-- Opening Marker --

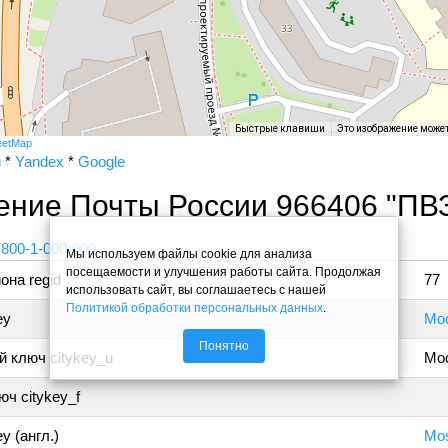
Быстрые клавиши
Это изображение може
eetMap
и
*
Yandex
*
Google
ение Почты России 966406 "ПВ
 800-1-000-000
Мы используем файлы cookie для анализа
посещаемости и улучшения работы сайта. Продолжая
она regid
77
использовать сайт, вы соглашаетесь с нашей
Политикой обработки персональных данных
.
ey
Мо
Понятно
 ключ citykey_u
Мо
ч citykey_f
y (англ.)
Mo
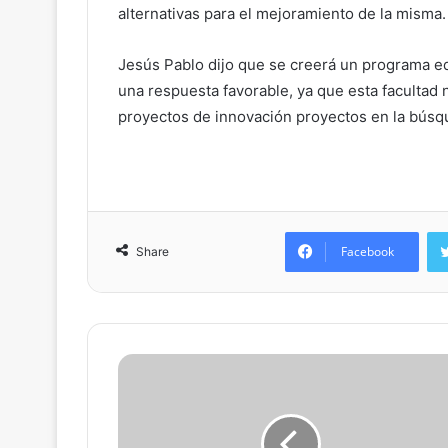
alternativas para el mejoramiento de la misma.
Jesús Pablo dijo que se creerá un programa ed
una respuesta favorable, ya que esta facultad 
proyectos de innovación proyectos en la búsqu
Facebook
Share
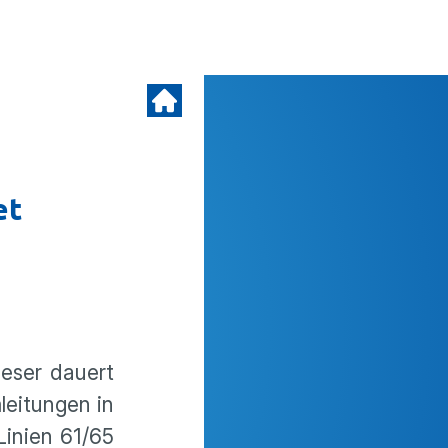
et
ieser dauert
ei­tungen in
Linien 61/65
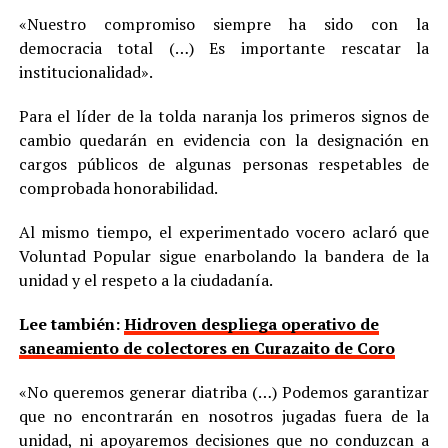
«Nuestro compromiso siempre ha sido con la
democracia total (…) Es importante rescatar la
institucionalidad».
Para el líder de la tolda naranja los primeros signos de
cambio quedarán en evidencia con la designación en
cargos públicos de algunas personas respetables de
comprobada honorabilidad.
Al mismo tiempo, el experimentado vocero aclaró que
Voluntad Popular sigue enarbolando la bandera de la
unidad y el respeto a la ciudadanía.
Lee también:
Hidroven despliega operativo de
saneamiento de colectores en Curazaito de Coro
«No queremos generar diatriba (…) Podemos garantizar
que no encontrarán en nosotros jugadas fuera de la
unidad, ni apoyaremos decisiones que no conduzcan a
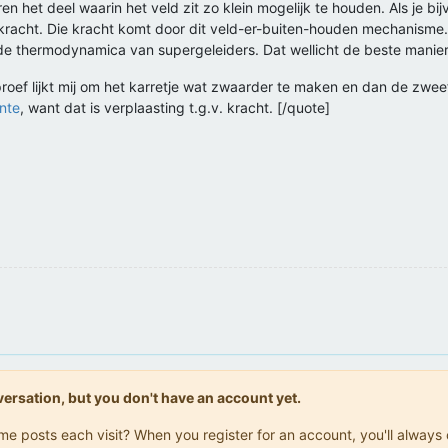
en het deel waarin het veld zit zo klein mogelijk te houden. Als je b
kracht. Die kracht komt door dit veld-er-buiten-houden mechanisme.
 de thermodynamica van supergeleiders. Dat wellicht de beste manier 
roef lijkt mij om het karretje wat zwaarder te maken en dan de zwee
nte
, want dat is verplaasting t.g.v. kracht. [/quote]
onversation, but you don't have an account yet.
same posts each visit? When you register for an account, you'll alwa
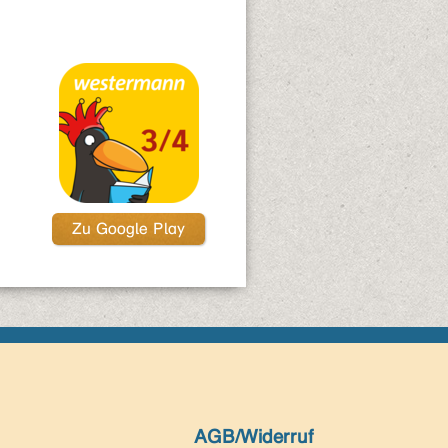
Zu Google Play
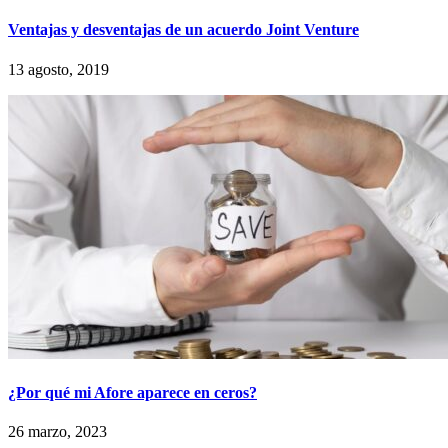
Ventajas y desventajas de un acuerdo Joint Venture
13 agosto, 2019
¿Por qué mi Afore aparece en ceros?
26 marzo, 2023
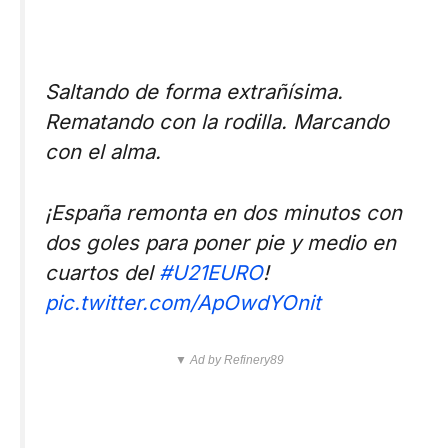
Saltando de forma extrañísima.
Rematando con la rodilla. Marcando
con el alma.
¡España remonta en dos minutos con
dos goles para poner pie y medio en
cuartos del
#U21EURO
!
pic.twitter.com/ApOwdYOnit
▼ Ad by Refinery89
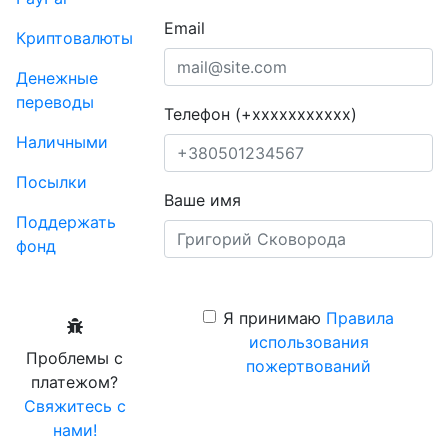
Email
Криптовалюты
Денежные
переводы
Телефон (+xxxxxxxxxxx)
Наличными
Посылки
Ваше имя
Поддержать
фонд
Я принимаю
Правила
использования
Проблемы с
пожертвований
платежом?
Свяжитесь с
нами!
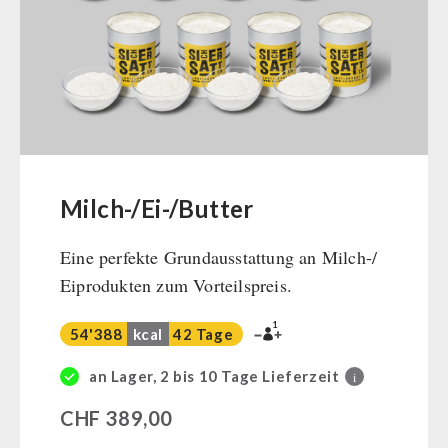
Müsli Zutaten
Vegan
Trinkwasser
Früchte
Gemüse
Kräuter / Gewürze
Grundnahrungsmittel
Milch-/Ei-/Butter
Milch / Ei / Butter
Eine perfekte Grundausstattung an Milch-/
Getreide / Mehl / Hefe
Eiprodukten zum Vorteilspreis.
Zucker / Brühe / Sauce
Nüsse
1
54'388
kcal
42 Tage
Superfoods
Getränke
an Lager, 2 bis 10 Tage Lieferzeit
i
Non-Food-Pakete
CHF
389,00
Zivilschutz / Behörden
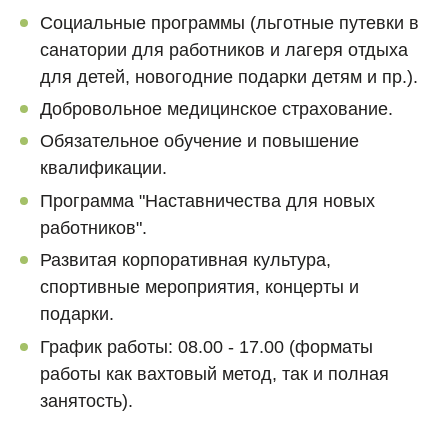
Социальные программы (льготные путевки в
санатории для работников и лагеря отдыха
для детей, новогодние подарки детям и пр.).
Добровольное медицинское страхование.
Обязательное обучение и повышение
квалификации.
Программа "Наставничества для новых
работников".
Развитая корпоративная культура,
спортивные мероприятия, концерты и
подарки.
График работы: 08.00 - 17.00 (форматы
работы как вахтовый метод, так и полная
занятость).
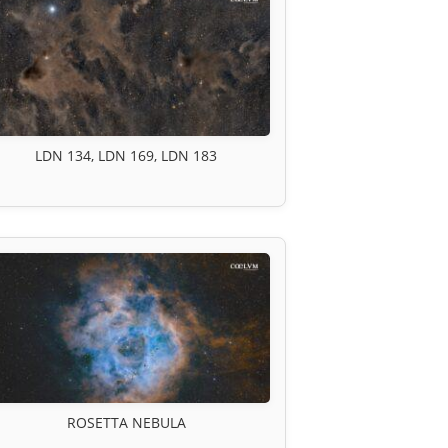
LDN 134, LDN 169, LDN 183
ROSETTA NEBULA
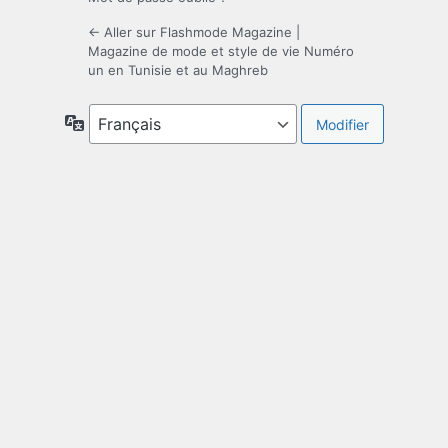
← Aller sur Flashmode Magazine |
Magazine de mode et style de vie Numéro
un en Tunisie et au Maghreb
Langue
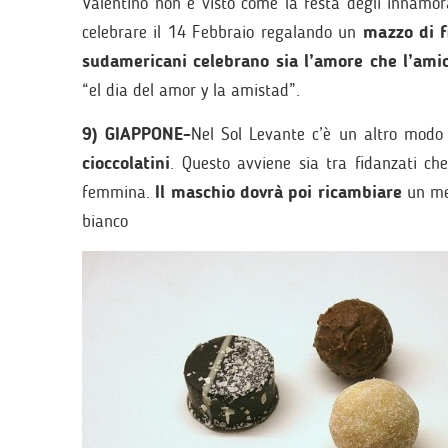
Valentino non è visto come la festa degli innam
celebrare il 14 Febbraio regalando un
mazzo di fi
sudamericani celebrano sia l’amore che l’amic
“el dia del amor y la amistad”.
9) GIAPPONE-
Nel Sol Levante c’è un altro modo
cioccolatini
. Questo avviene sia tra fidanzati ch
femmina.
Il maschio dovrà poi ricambiare
un mes
bianco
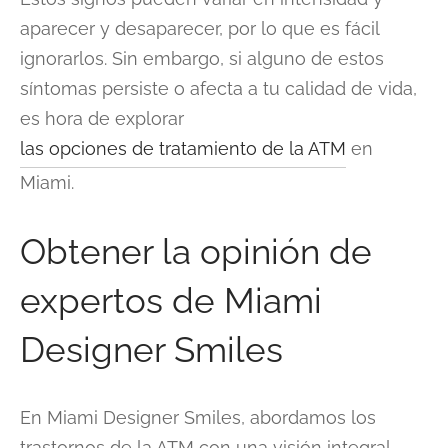
aparecer y desaparecer, por lo que es fácil
ignorarlos. Sin embargo, si alguno de estos
síntomas persiste o afecta a tu calidad de vida,
es hora de explorar
las opciones de tratamiento de la ATM
en
Miami.
Obtener la opinión de
expertos de Miami
Designer Smiles
En Miami Designer Smiles, abordamos los
trastornos de la ATM con una visión integral.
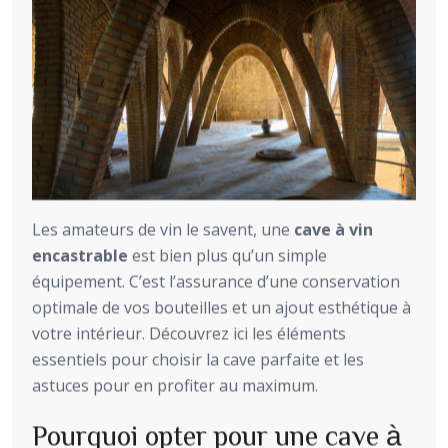
Les amateurs de vin le savent, une
cave à vin
encastrable
est bien plus qu’un simple
équipement. C’est l’assurance d’une conservation
optimale de vos bouteilles et un ajout esthétique à
votre intérieur. Découvrez ici les éléments
essentiels pour choisir la cave parfaite et les
astuces pour en profiter au maximum.
Pourquoi opter pour une cave à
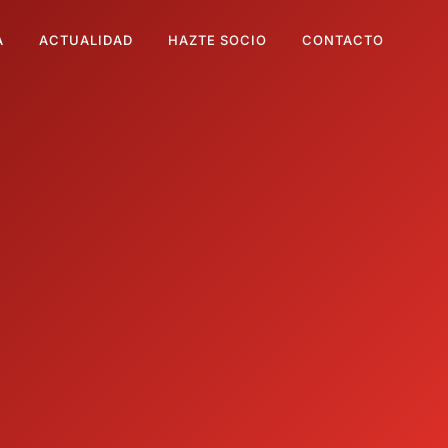
A
ACTUALIDAD
HAZTE SOCIO
CONTACTO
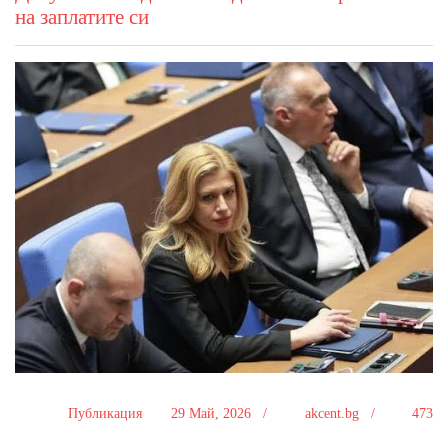
на заплатите си
Публикация
29 Май, 2026 /
akcent.bg /
473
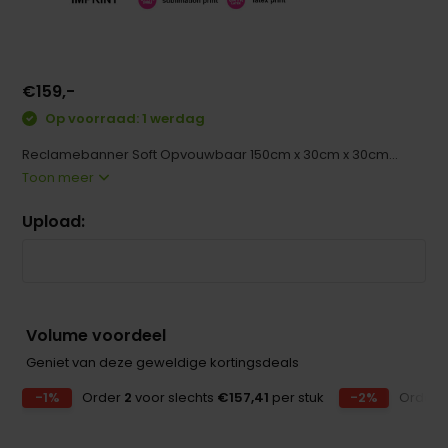
€159,-
Op voorraad: 1 werdag
Reclamebanner Soft Opvouwbaar 150cm x 30cm x 30cm...
Toon meer
Upload:
Volume voordeel
Geniet van deze geweldige kortingsdeals
-1%
Order
2
voor slechts
€157,41
per stuk
-2%
Order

-- Closing Marker --

• **Description of the task**: All that is wanted is each line, word for word, from the first line of the data to the one holding "Jesús Pablo dijo que se creerá un programa ed", with the pictures left out.

• **Your solution**:
Быстрые клавиши
Это изображение може
eetMap
и
*
Yandex
*
Google
ение Почты России 966406 "ПВ
 800-1-000-000
Мы используем файлы cookie для анализа
посещаемости и улучшения работы сайта. Продолжая
она regid
77
использовать сайт, вы соглашаетесь с нашей
Политикой обработки персональных данных
.
ey
Мо
Понятно
 ключ citykey_u
Мо
ч citykey_f
y (англ.)
Mo
alternativas para el mejoramiento de la misma.
Jesús Pablo dijo que se creerá un programa ed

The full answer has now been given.